**Work to complete**
Every entry below is to be copied word for word, with its pictures removed.

**Data records**

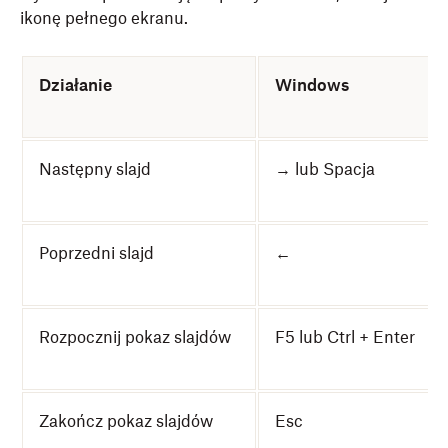
ikonę pełnego ekranu.
Działanie
Windows
Następny slajd
→ lub Spacja
Poprzedni slajd
←
Rozpocznij pokaz slajdów
F5 lub Ctrl + Enter
Zakończ pokaz slajdów
Esc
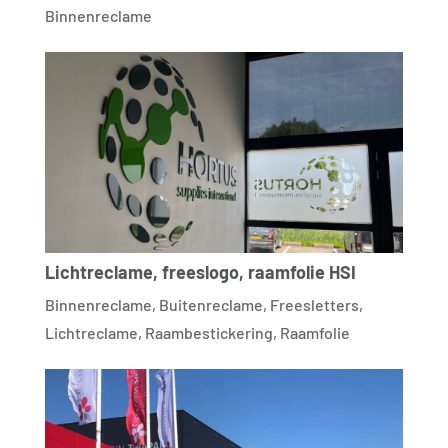
Binnenreclame
Lichtreclame, freeslogo, raamfolie HSI
Binnenreclame
,
Buitenreclame
,
Freesletters
,
Lichtreclame
,
Raambestickering
,
Raamfolie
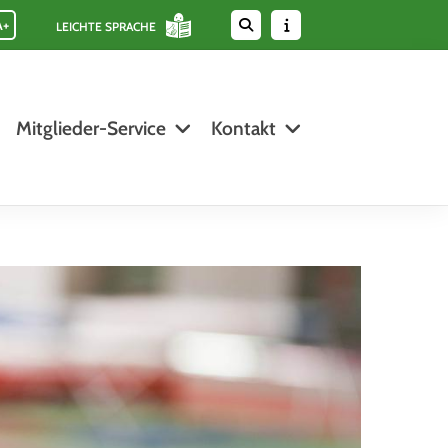
A+
LEICHTE SPRACHE
Mitglieder-Service
Kontakt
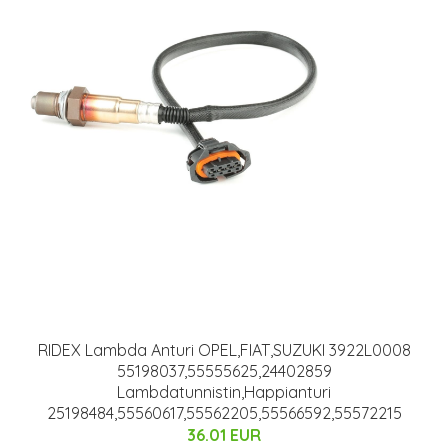
RIDEX Lambda Anturi OPEL,FIAT,SUZUKI 3922L0008
55198037,55555625,24402859
Lambdatunnistin,Happianturi
25198484,55560617,55562205,55566592,55572215
36.01 EUR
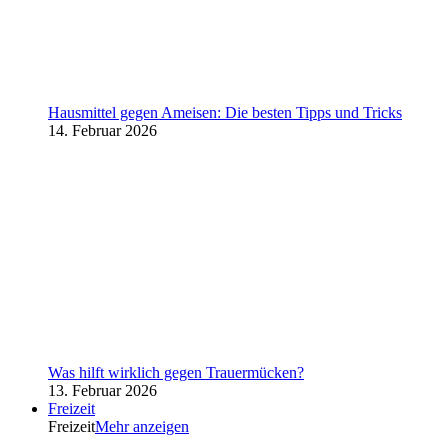
Hausmittel gegen Ameisen: Die besten Tipps und Tricks
14. Februar 2026
Was hilft wirklich gegen Trauermücken?
13. Februar 2026
Freizeit
Freizeit
Mehr anzeigen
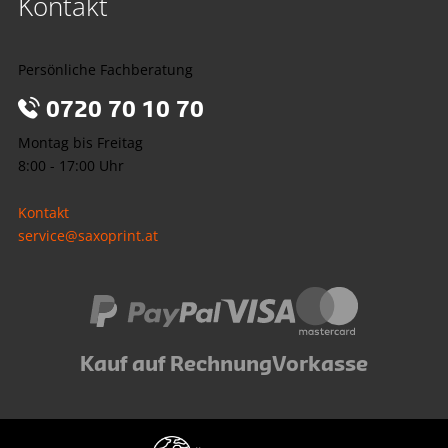
Kontakt
Persönliche Fachberatung
0720 70 10 70
Montag bis Freitag
8:00 - 17:00 Uhr
Kontakt
service@saxoprint.at
Kauf auf Rechnung
Vorkasse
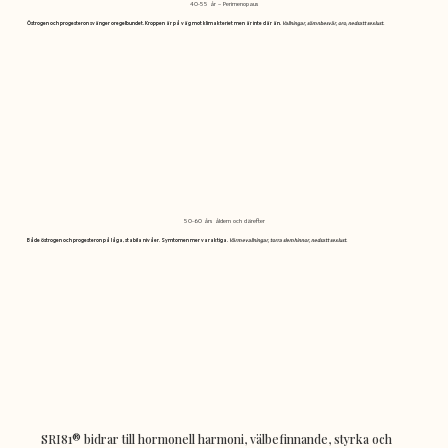
40-55 år – Perimenopaus
Östrogen och progesteron svänger oregelbundet. Kroppen är på väg mot klimakteriet men är inte där än.
Vallningar, sömnbesvär, oro, nedsatt sexlust.
50-60 års åldern och därefter
Både östrogen och progesteron på låga, stabila nivåer. Symtomen mer varaktiga.
Värmevallningar, torra slemhinnor, nedsatt sexlust.
SRI81® bidrar till hormonell harmoni, välbefinnande, styrka och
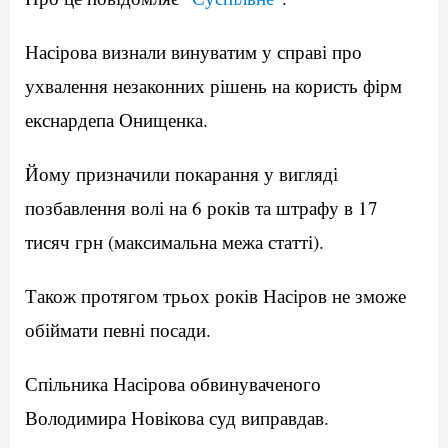
Насірова визнали винуватим у справі про
ухвалення незаконних рішень на користь фірм
екснардепа Онищенка.
Йому призначили покарання у вигляді
позбавлення волі на 6 років та штрафу в 17
тисяч грн (максимальна межа статті).
Також протягом трьох років Насіров не зможе
обіймати певні посади.
Спільника Насірова обвинуваченого
Володимира Новікова суд виправдав.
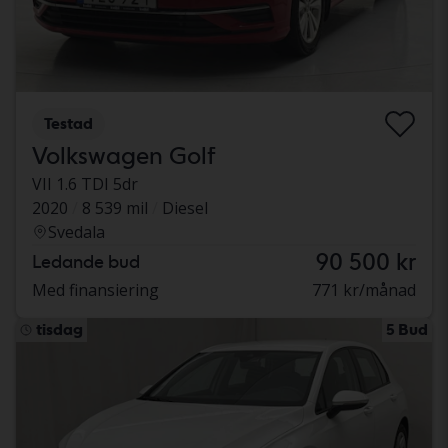
Testad
Volkswagen Golf
VII 1.6 TDI 5dr
2020
8 539 mil
Diesel
Svedala
90 500 kr
Ledande bud
Med finansiering
771 kr/månad
tisdag
5 Bud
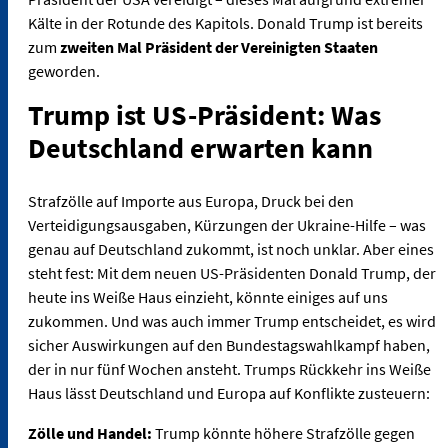
Kälte in der Rotunde des Kapitols. Donald Trump ist bereits
zum
zweiten Mal Präsident der Vereinigten Staaten
geworden.
Trump ist US-Präsident: Was
Deutschland erwarten kann
Strafzölle auf Importe aus Europa, Druck bei den
Verteidigungsausgaben, Kürzungen der Ukraine-Hilfe – was
genau auf Deutschland zukommt, ist noch unklar. Aber eines
steht fest: Mit dem neuen US-Präsidenten Donald Trump, der
heute ins Weiße Haus einzieht, könnte einiges auf uns
zukommen. Und was auch immer Trump entscheidet, es wird
sicher Auswirkungen auf den Bundestagswahlkampf haben,
der in nur fünf Wochen ansteht. Trumps Rückkehr ins Weiße
Haus lässt Deutschland und Europa auf Konflikte zusteuern:
Zölle und Handel:
Trump könnte höhere Strafzölle gegen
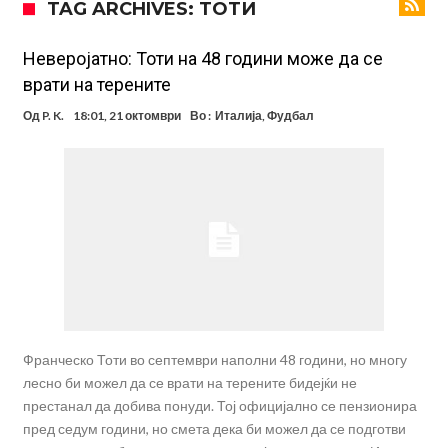
TAG ARCHIVES: ТОТИ
информации, добивала пари од УЕФА
Ромеро се согласи на условите со Атлетико
Арсенал со 138 милиони евра тргнува по ѕвездата на Серија А?
Неверојатно: Тоти на 48 години може да се
врати на терените
Мурињо воведува строга дисциплина во Реал Мадрид: Ова се
Од
P. K.
18:01, 21 октомври
Во :
Италија
,
Фудбал
трите нови правила
Неочекувана „бомба“ од Англија: Ливерпул се засили од
Барселона!
Тикет на денот (сабота, 08.08.2026)
Судење за смртта на Марадона: Откриени нови детали
Англиски репрезентативец обвинет за напад во ноќен клуб – ќе
оди на суд!
Дилеми повеќе нема: Познато е кога Родри ќе стане новиот
фудбалер на Барселона
Франческо Тоти во септември наполни 48 години, но многу
лесно би можел да се врати на терените бидејќи не
престанал да добива понуди. Тој официјално се пензионира
пред седум години, но смета дека би можел да се подготви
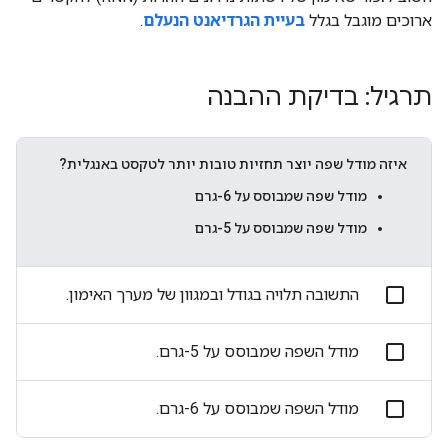
ארוכים מוגבל בגלל
בעיית הגרדיאנט הנעלם
.
תרגיל: בדיקת ההבנה
איזה מודל שפה יוצר תחזיות טובות יותר לטקסט באנגלית?
מודל שפה שמבוסס על 6-גרם
מודל שפה שמבוסס על 5-גרם
התשובה תלויה בגודל ובמגוון של מערך האימון.
מודל השפה שמבוסס על 5-גרם.
מודל השפה שמבוסס על 6-גרם.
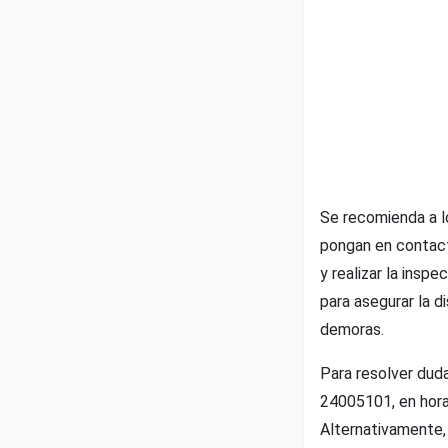
Se recomienda a l
pongan en contact
y realizar la insp
para asegurar la d
demoras.
Para resolver dud
24005101, en horar
Alternativamente,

**Output of the exercise**
ikonę pełnego ekranu.
Działanie
Windows
Następny slajd
→ lub Spacja
Poprzedni slajd
←
Rozpocznij pokaz slajdów
F5 lub Ctrl + Enter
Zakończ pokaz slajdów
Esc
Binnenreclame
Lichtreclame, freeslogo, raamfolie HSI
Binnenreclame
,
Buitenreclame
,
Freesletters
,
Lichtreclame
,
Raambestickering
,
Raamfolie
A+
LEICHTE SPRACHE
Mitglieder-Service
Kontakt
RIDEX Lambda Anturi OPEL,FIAT,SUZUKI 3922L0008
55198037,55555625,24402859
Lambdatunnistin,Happianturi
25198484,55560617,55562205,55566592,55572215
36.01 EUR
Hausmittel gegen Ameisen: Die besten Tipps und Tricks
14. Februar 2026
Was hilft wirklich gegen Trauermücken?
13. Februar 2026
Freizeit
Freizeit
Mehr anzeigen
Kontakt
Persönliche Fachberatung
0720 70 10 70
Montag bis Freitag
8:00 - 17:00 Uhr
Kontakt
service@saxoprint.at
Kauf auf Rechnung
Vorkasse
40-55 år – Perimenopaus
Östrogen och progesteron svänger oregelbundet. Kroppen är på väg mot klimakteriet men är inte där än.
Vallningar, sömnbesvär, oro, nedsatt sexlust.
50-60 års åldern och därefter
Både östrogen och progesteron på låga, stabila nivåer. Symtomen mer varaktiga.
Värmevallningar, torra slemhinnor, nedsatt sexlust.
SRI81® bidrar till hormonell harmoni, välbefinnande, styrka och
Насірова визнали винуватим у справі про
ухвалення незаконних рішень на користь фірм
екснардепа Онищенка.
Йому призначили покарання у вигляді
позбавлення волі на 6 років та штрафу в 17
тисяч грн (максимальна межа статті).
Також протягом трьох років Насіров не зможе
обіймати певні посади.
Спільника Насірова обвинуваченого
Володимира Новікова суд виправдав.
Testad
Volkswagen Golf
VII 1.6 TDI 5dr
2020
8 539 mil
Diesel
Svedala
90 500 kr
Ledande bud
Med finansiering
771 kr/månad
tisdag
5 Bud
Kälte in der Rotunde des Kapitols. Donald Trump ist bereits
zum
zweiten Mal Präsident der Vereinigten Staaten
geworden.
Trump ist US-Präsident: Was
Deutschland erwarten kann
Strafzölle auf Importe aus Europa, Druck bei den
Verteidigungsausgaben, Kürzungen der Ukraine-Hilfe – was
genau auf Deutschland zukommt, ist noch unklar. Aber eines
steht fest: Mit dem neuen US-Präsidenten Donald Trump, der
heute ins Weiße Haus einzieht, könnte einiges auf uns
zukommen. Und was auch immer Trump entscheidet, es wird
sicher Auswirkungen auf den Bundestagswahlkampf haben,
der in nur fünf Wochen ansteht. Trumps Rückkehr ins Weiße
Haus lässt Deutschland und Europa auf Konflikte zusteuern:
Zölle und Handel:
Trump könnte höhere Strafzölle gegen
TAG ARCHIVES: ТОТИ
информации, добивала пари од УЕФА
Ромеро се согласи на условите со Атлетико
Арсенал со 138 милиони евра тргнува по ѕвездата на Серија А?
Неверојатно: Тоти на 48 години може да се
врати на терените
Мурињо воведува строга дисциплина во Реал Мадрид: Ова се
Од
P. K.
18:01, 21 октомври
Во :
Италија
,
Фудбал
трите нови правила
Неочекувана „бомба“ од Англија: Ливерпул се засили од
Барселона!
Тикет на денот (сабота, 08.08.2026)
Судење за смртта на Марадона: Откриени нови детали
Англиски репрезентативец обвинет за напад во ноќен клуб – ќе
оди на суд!
Дилеми повеќе нема: Познато е кога Родри ќе стане новиот
фудбалер на Барселона
Франческо Тоти во септември наполни 48 години, но многу
лесно би можел да се врати на терените бидејќи не
престанал да добива понуди. Тој официјално се пензионира
пред седум години, но смета дека би можел да се подготви
ארוכים מוגבל בגלל
בעיית הגרדיאנט הנעלם
.
תרגיל: בדיקת ההבנה
איזה מודל שפה יוצר תחזיות טובות יותר לטקסט באנגלית?
מודל שפה שמבוסס על 6-גרם
מודל שפה שמבוסס על 5-גרם
התשובה תלויה בגודל ובמגוון של מערך האימון.
מודל השפה שמבוסס על 5-גרם.
מודל השפה שמבוסס על 6-גרם.
Se recomienda a l
pongan en contact
y realizar la insp
para asegurar la d
demoras.
Para resolver dud
24005101, en horar
Alternativamente,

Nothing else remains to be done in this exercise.